55 heures à Paris – Ep. 11 _ Par CamilleC

H18. Vendredi 16H

Notre petite bande est on ne peut plus joviale en cette chaude après- midi. La bouteille de champagne s’est vidée à toute allure. Nous discutons de tout et de rien sur ton balcon, pendant un petit moment nous sommes juste un groupe d’amis comme les autres. Finalement MA propose que nous partions tous faire un tour, peut être jusqu’aux Jardins du Luxembourg question de profiter du beau temps. Au moment où nous allons quitter ton appartement le portable de MA vibre. « Oh attendez ! C’est M ».

Tout le monde s’arrête et la regarde. Ton pouvoir sur nous tous est, il faut bien l’avouer, total alors que tu n’es même pas avec nous. MA lit ton SMS à haute voix. On l’écoute religieusement. « MA, maintenant que nos tourtereaux sont réconciliés, il va falloir éviter qu’ils ne fassent n’importe quoi ensemble.
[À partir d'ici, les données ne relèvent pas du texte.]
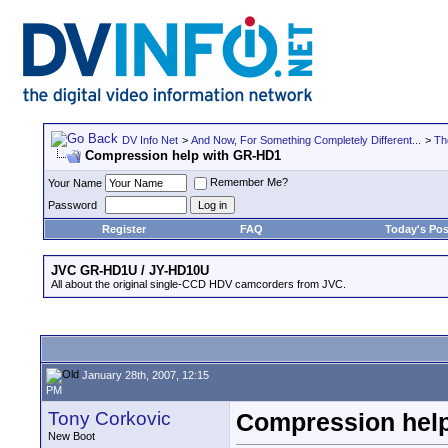
DV Info Net
>
And Now, For Something Completely Different...
>
Th
Compression help with GR-HD1
Remember Me?
Your Name
Password
Register
FAQ
Today's Pos
JVC GR-HD1U / JY-HD10U
All about the original single-CCD HDV camcorders from JVC.
January 28th, 2007, 12:15
PM
Tony Corkovic
Compression hel
New Boot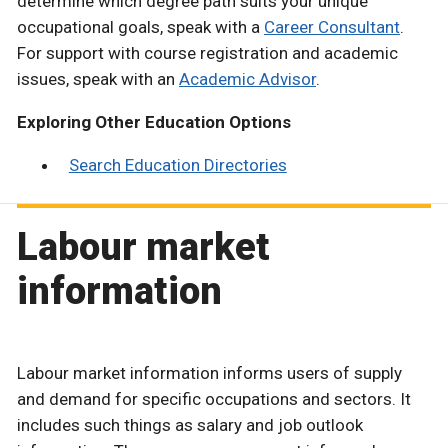
determine which degree path suits your unique
occupational goals, speak with a
Career Consultant
.
For support with course registration and academic
issues, speak with an
Academic Advisor
.
Exploring Other Education Options
Search Education Directories
Labour market
information
Labour market information informs users of supply
and demand for specific occupations and sectors. It
includes such things as salary and job outlook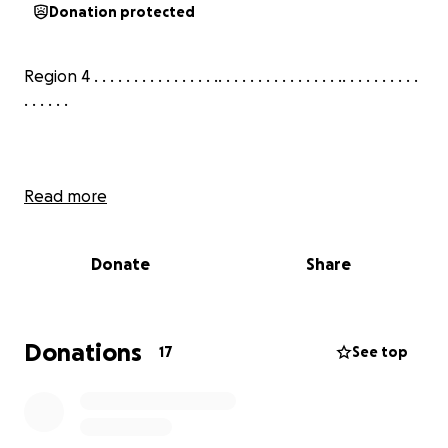
Donation protected
Region 4 . . . . . . . . . . . . . . . .. . . . . . . . . . . . . . . .. . . . . . . . . .
. . . . . .
Read more
Donate
Share
Donations
17
See top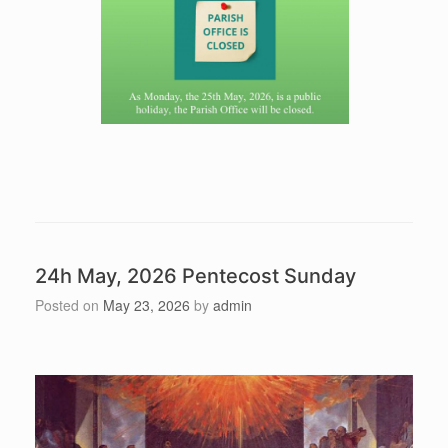
24h May, 2026 Pentecost Sunday
Posted on
May 23, 2026
by
admin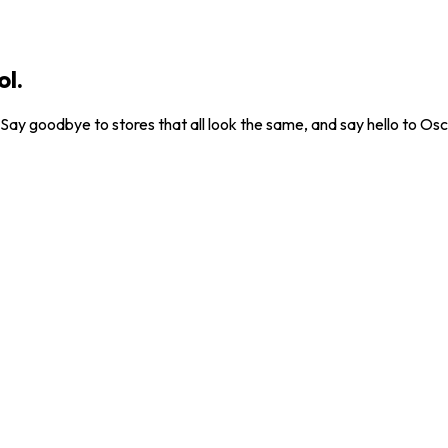
ol.
. Say goodbye to stores that all look the same, and say hello to Osc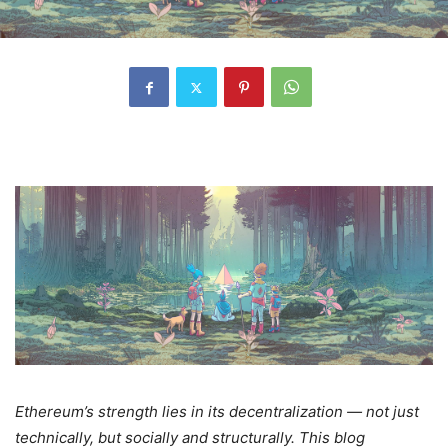
Ethereum’s strength lies in its decentralization — not just
technically, but socially and structurally. This blog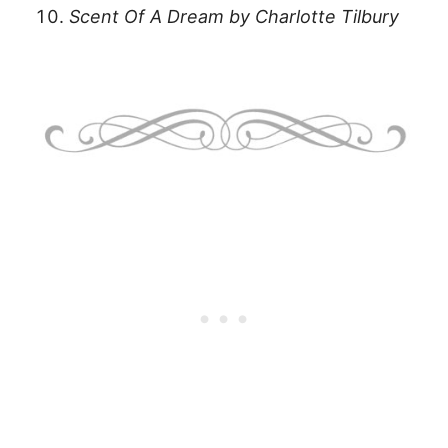
Scent Of A Dream by Charlotte Tilbury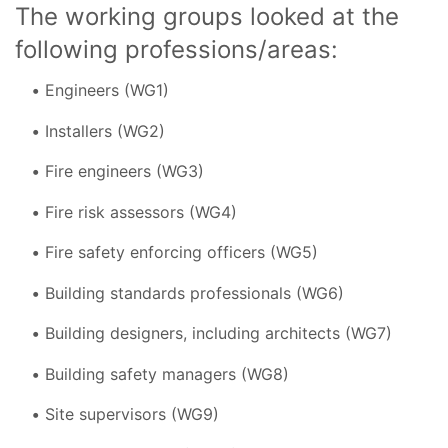
The working groups looked at the
following professions/areas:
Engineers (WG1)
Installers (WG2)
Fire engineers (WG3)
Fire risk assessors (WG4)
Fire safety enforcing officers (WG5)
Building standards professionals (WG6)
Building designers, including architects (WG7)
Building safety managers (WG8)
Site supervisors (WG9)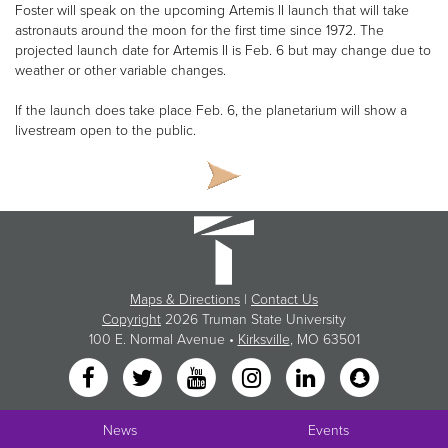
Foster will speak on the upcoming Artemis II launch that will take
astronauts around the moon for the first time since 1972. The
projected launch date for Artemis II is Feb. 6 but may change due to
weather or other variable changes.
If the launch does take place Feb. 6, the planetarium will show a
livestream open to the public.
Maps & Directions
|
Contact Us
Copyright
2026 Truman State University
100 E. Normal Avenue •
Kirksville
, MO 63501
News
Events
Dans le 3ème tiroir de la commode de ma chambre tu trouveras ce qu’il faut pour éviter que Camille ne prenne des libertés avec C sur le programme. Demande à Pierre de l’installer sur C et dis-lui que c’est lui qui a la clé jusqu’à nouvel ordre ».

Nous nous regardons tous l’air interrogatif pendant que MA range son téléphone dans son sac à main. Elle sourit. « Je crois savoir ce que c’est ! » et elle file dans ta chambre. Elle revient quelques secondes plus tard l’air triomphant avec dans les mains une curieuse masse de chaines métalliques argentées et dorées. Elle déplie tout ça sur le canapé et je me rends compte que c’est une ceinture de chasteté assez complexe.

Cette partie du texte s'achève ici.